In the records below, find the line with "eid av Deripaskas", then retype it and every following line exactly, stopping after the line with "Naar de mySFL app". Leave the pictures out.

- Data shown -
================
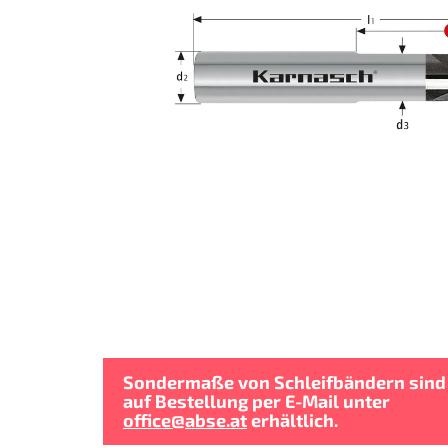
Sondermaße von Schleifbändern sind
auf Bestellung per E-Mail unter
office@abse.at
erhältlich.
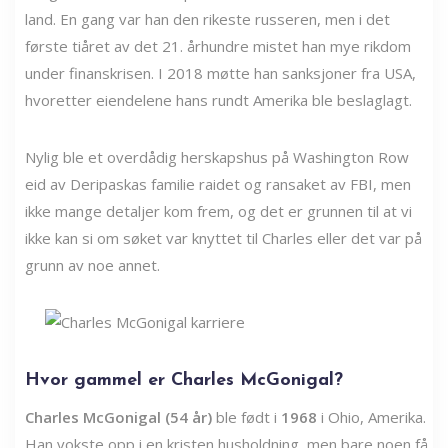
land. En gang var han den rikeste russeren, men i det
første tiåret av det 21. århundre mistet han mye rikdom
under finanskrisen. I 2018 møtte han sanksjoner fra USA,
hvoretter eiendelene hans rundt Amerika ble beslaglagt.
Nylig ble et overdådig herskapshus på Washington Row
eid av Deripaskas familie raidet og ransaket av FBI, men
ikke mange detaljer kom frem, og det er grunnen til at vi
ikke kan si om søket var knyttet til Charles eller det var på
grunn av noe annet.
Hvor gammel er Charles McGonigal?
Charles McGonigal (54 år)
ble født i
1968
i Ohio, Amerika.
Han vokste opp i en kristen husholdning, men bare noen få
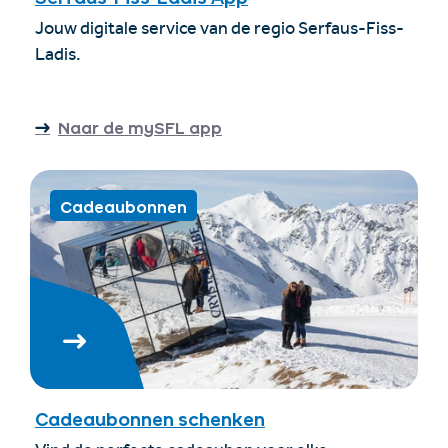
Jouw digitale service van de regio Serfaus-Fiss-
Ladis.
Naar de mySFL app
Cadeaubonnen
Cadeaubonnen schenken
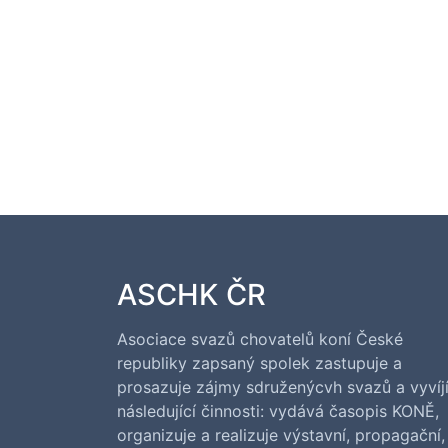
ASCHK ČR
Asociace svazů chovatelů koní České
republiky zapsaný spolek zastupuje a
prosazuje zájmy sdruženýcvh svazů a vyvíj
následující činnosti: vydává časopis KONĚ,
organizuje a realizuje výstavní, propagační,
================
- Output of the task -
eid av Deripaskas familie raidet og ransaket av FBI, men
ikke mange detaljer kom frem, og det er grunnen til at vi
ikke kan si om søket var knyttet til Charles eller det var på
grunn av noe annet.
Hvor gammel er Charles McGonigal?
Charles McGonigal (54 år)
ble født i
1968
i Ohio, Amerika.
Han vokste opp i en kristen husholdning, men bare noen få
Jouw digitale service van de regio Serfaus-Fiss-
Ladis.
Naar de mySFL app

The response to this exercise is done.